Birds Force FKP Scorpio To Relocate Ed Sheeran Concert

Ed Sheeran’s July 22 concert, which was to take place at the airfield in Essen/Mülheim, had to be moved to the nearby D.Live Open Air Park in Düsseldorf to protect the local bird population.

Ed Sheeran
John Davisson
– Ed Sheeran
Ed Sheeran strums a tune at Amalie Arena in Tampa, Fla., Aug. 29.

Promoter FKP Scorpio said it has done everything in its power to guarantee the protection of the species. Even though the city had agreed to resettle the birds, Germany’s nature and biodiversity union NABU protested against moving the animals for economic reasons. Successfully, it turns out.

The bird issue as well as “other external reasons,” left FKP Scorpio no choice but to move the concert to D.Live Open Air Park. The promoter thanked the cities of Essen and Mülheim for their cooperation in trying to make the concert.

D.Live is the new brand encompassing the venues operated by Düsseldorf Congress Sport & Event: ESPRIT arena (maximum capacity 66,500), ISS Dome (14,000), Mitsubishi Electric Halle (7,500), the Castello Düsseldorf (3,000), and D.Live Open Air Park, which can host up to 100,000 guests.

The July 22 Ed Sheeran concert sold out all of its 80,000 tickets, which remain valid and also serve as public transport vouchers for anybody willing to make the short 20-kilometer trip from Essen/Mülheim to Düsseldorf.

Düsseldorf’s mayor Thomas Geisel is, of course, thrilled about the latest development, calling the concert move “sensational news.” Michael Brill, CEO of Düsseldorf Congress Sport & Event, added that the mega-concert was a “more than worthy opening and a grandiose start for Düsseldorf’s open-air park.”

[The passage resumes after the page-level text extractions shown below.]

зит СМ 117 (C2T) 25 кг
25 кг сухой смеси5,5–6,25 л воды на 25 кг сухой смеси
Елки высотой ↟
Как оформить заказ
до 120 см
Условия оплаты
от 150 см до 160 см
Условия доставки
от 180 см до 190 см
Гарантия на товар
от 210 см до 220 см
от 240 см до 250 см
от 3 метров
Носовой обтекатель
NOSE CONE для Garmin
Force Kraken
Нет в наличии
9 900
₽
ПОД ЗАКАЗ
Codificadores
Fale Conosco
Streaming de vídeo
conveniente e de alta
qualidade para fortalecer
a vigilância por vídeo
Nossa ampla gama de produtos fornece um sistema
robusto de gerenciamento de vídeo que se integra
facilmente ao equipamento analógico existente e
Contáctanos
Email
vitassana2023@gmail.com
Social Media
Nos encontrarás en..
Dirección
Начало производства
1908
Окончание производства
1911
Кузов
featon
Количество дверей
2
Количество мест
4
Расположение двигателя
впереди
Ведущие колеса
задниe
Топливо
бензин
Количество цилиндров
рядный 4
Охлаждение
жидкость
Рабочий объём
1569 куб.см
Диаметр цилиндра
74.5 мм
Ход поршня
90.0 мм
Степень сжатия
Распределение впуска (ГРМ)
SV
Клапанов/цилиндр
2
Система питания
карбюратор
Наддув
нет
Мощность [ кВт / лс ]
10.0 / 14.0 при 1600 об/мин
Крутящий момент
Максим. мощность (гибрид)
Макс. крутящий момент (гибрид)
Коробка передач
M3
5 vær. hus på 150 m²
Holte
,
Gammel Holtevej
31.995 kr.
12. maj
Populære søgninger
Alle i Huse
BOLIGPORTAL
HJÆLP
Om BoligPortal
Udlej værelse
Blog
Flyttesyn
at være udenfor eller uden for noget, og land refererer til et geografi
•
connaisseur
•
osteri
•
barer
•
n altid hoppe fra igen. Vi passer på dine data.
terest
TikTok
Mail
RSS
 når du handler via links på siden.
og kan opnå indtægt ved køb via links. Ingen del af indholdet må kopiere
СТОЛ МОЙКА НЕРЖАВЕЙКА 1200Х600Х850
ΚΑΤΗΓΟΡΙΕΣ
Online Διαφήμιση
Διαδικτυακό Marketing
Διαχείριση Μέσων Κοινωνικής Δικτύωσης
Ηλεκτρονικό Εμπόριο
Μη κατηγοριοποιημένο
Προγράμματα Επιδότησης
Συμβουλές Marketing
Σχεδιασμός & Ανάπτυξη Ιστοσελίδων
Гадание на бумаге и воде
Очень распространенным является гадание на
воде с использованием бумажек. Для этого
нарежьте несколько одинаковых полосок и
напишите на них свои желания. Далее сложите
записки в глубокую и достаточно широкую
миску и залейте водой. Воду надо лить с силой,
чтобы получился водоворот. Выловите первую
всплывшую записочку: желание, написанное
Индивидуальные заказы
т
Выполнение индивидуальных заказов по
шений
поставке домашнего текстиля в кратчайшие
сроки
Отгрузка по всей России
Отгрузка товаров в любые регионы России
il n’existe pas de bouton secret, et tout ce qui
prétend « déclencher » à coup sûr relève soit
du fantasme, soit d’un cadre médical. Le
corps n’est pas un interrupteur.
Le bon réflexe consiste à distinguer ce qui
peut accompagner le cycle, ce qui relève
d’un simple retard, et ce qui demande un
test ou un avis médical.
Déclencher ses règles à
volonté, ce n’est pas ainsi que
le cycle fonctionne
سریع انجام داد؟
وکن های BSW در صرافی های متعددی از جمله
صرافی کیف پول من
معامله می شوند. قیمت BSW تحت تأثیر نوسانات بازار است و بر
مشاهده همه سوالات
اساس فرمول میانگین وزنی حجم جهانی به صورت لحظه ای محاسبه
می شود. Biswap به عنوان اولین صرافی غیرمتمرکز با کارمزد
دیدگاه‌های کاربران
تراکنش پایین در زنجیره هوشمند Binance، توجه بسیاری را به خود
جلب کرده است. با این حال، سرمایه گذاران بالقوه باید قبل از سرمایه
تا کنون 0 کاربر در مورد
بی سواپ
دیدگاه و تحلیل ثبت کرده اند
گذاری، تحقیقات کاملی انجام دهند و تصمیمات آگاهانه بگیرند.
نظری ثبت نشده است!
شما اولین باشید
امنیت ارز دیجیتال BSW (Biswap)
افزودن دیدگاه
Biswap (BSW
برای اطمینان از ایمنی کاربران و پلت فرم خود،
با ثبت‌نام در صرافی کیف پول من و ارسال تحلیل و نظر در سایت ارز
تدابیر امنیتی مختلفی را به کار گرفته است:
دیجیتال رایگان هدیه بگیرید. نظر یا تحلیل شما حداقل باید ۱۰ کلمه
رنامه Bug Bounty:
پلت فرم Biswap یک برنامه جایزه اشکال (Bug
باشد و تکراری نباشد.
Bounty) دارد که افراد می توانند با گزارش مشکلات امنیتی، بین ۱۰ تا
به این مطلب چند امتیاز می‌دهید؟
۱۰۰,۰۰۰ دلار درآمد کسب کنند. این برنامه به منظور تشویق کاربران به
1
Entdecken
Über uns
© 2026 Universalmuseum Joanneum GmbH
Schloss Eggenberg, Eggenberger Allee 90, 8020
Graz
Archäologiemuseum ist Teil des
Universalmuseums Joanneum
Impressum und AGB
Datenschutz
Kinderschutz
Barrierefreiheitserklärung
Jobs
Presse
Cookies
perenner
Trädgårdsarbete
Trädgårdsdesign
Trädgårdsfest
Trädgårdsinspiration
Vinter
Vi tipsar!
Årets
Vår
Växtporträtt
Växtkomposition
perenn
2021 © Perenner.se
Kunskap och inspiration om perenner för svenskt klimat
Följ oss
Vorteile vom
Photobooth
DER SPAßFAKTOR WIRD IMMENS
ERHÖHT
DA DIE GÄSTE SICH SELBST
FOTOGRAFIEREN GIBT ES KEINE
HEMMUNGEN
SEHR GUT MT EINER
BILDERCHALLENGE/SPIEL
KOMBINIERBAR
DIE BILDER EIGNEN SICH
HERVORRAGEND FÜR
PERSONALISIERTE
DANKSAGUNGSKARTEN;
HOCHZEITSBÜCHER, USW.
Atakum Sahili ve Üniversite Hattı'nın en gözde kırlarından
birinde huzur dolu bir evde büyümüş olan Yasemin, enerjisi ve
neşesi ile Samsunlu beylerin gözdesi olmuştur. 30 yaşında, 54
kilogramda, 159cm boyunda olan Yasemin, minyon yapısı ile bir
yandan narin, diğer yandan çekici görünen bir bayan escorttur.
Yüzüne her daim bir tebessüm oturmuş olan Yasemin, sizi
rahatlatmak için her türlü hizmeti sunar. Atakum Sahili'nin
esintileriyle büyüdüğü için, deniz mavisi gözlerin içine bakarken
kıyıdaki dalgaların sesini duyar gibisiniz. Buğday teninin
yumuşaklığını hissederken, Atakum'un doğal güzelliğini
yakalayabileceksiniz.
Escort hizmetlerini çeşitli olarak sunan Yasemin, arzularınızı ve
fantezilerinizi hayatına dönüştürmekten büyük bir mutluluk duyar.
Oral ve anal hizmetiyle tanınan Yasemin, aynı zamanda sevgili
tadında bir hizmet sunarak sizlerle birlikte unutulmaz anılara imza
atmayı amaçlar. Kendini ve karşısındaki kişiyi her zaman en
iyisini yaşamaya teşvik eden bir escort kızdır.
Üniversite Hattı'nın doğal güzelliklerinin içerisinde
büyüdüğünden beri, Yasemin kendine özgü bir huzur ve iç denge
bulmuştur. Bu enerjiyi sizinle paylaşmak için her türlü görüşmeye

Ed Sheeran’s Germany trek comprises five dates, beginning July 19 at Berlin’s Olympiastadion, followed by the relocated show in Düsseldorf, the Trabrennbahn Bahrenfeld in Hamburg on July 15, and two concerts at Munich’s Olympiastadion, July 29-30.

The German dates are part of a European leg that commences with three shows at the Páirc Uí Chaoimh stadium in Cork, Ireland, May 4-6, and ends with two nights at the PGE Narodowy soccer stadium in Warsaw, Poland, Aug. 11-12. Sheeran will then tour the States through November 10.

FKP Scorpio isn’t the first European promoter facing bird issues. When DF Concerts moved Scotland’s landmark festival T in the Park from the former military airfield Balado to nearby Strathallan Castle in 2015, the cost of protecting a pair of Ospreys nesting on site made the event unviable.

The protection of the two birds of prey would have cost DF Concert some £1 million ($1.4 million) annually. 

“There’s the obvious difficulty of having to move site and then, because of a pair of Ospreys, jump through a load of planning hoops that made the event unviable,” Geoff Ellis, head of DF Concerts, told Pollstar in September.